Hay una belleza veterana y aguerrida en el hecho de reconocer las sandeces propias sin drama, disimulo ni autoflagelación

Irene Vallejo
EPS
Irene Vallejo

Tu hijo, tal vez por esa sabiduría que enseñan las cicatrices, mantiene una relación amistosa con la torpeza y el error. Cálmate, no te preocupes, te dice cada vez que se confunde o falla. Te asombra su solidaridad con sus propios desaguisados. Durante tu adolescencia —lo recuerdas bien—, te aterrorizaba equivocarte y defraudar. Silenciabas tus preguntas temiendo que ya debieras saber la respuesta, detenías los pasos, asustada por un posible tropiezo, censurabas tu espontaneidad por miedo al desacierto.

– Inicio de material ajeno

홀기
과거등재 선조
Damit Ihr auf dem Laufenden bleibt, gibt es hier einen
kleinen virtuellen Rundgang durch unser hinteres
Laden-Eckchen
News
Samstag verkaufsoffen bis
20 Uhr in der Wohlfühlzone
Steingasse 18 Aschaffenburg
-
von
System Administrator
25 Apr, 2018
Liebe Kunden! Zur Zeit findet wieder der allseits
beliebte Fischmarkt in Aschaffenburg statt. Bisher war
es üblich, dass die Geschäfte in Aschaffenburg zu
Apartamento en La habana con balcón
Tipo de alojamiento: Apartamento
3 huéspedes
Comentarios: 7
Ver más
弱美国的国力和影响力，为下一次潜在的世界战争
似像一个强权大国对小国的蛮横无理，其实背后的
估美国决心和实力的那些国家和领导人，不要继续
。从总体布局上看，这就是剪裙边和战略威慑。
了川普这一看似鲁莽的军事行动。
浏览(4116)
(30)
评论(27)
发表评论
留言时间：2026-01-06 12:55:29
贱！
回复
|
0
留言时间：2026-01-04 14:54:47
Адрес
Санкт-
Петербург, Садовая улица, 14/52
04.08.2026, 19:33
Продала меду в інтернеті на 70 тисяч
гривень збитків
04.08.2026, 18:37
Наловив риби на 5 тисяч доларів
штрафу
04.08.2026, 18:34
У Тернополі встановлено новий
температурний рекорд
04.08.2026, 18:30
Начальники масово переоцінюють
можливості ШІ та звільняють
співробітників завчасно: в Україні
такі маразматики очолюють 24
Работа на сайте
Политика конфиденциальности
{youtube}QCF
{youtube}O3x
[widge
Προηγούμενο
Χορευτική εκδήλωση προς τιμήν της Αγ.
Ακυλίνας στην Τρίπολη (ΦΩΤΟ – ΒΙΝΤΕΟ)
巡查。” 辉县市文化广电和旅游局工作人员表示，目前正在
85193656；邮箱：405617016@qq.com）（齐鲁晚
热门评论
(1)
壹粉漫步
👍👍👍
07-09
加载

Ese espanto ante el error viene de lejos. La antigua sociedad griega ­—y muchas otras aún— se asentaba sobre la idea del honor: había que vivir sin tacha ni defecto. Para Homero y la nobleza de su tiempo, perder la honra era la mayor desgracia humana. Demasiadas veces, un desliz involuntario precipitaba la condena. En general, los protagonistas de las tragedias clásicas no merecen su caída, y por eso el público siente inquietud por sí mismo y piedad por el personaje. En el siglo V antes de Cristo, Sófocles escribió una obra teatral sobre Áyax, un combatiente en la guerra de Troya conocido por su valentía, su fuerza y su sed de gloria. Tras la muerte de Aquiles, cree que le corresponde la recompensa de heredar sus armas, pero el astuto Odiseo consigue ese codiciado premio. Áyax, despechado, vuelca su ira contra unos rebaños de corderos que, en su delirio, confunde con los generales griegos que lo humillaron. La alucinación es pasajera y, cuando toma conciencia de lo sucedido, la vergüenza le quema. Creyendo que todos se burlan de él, utiliza la espada que arrebató al troyano Héctor para suicidarse.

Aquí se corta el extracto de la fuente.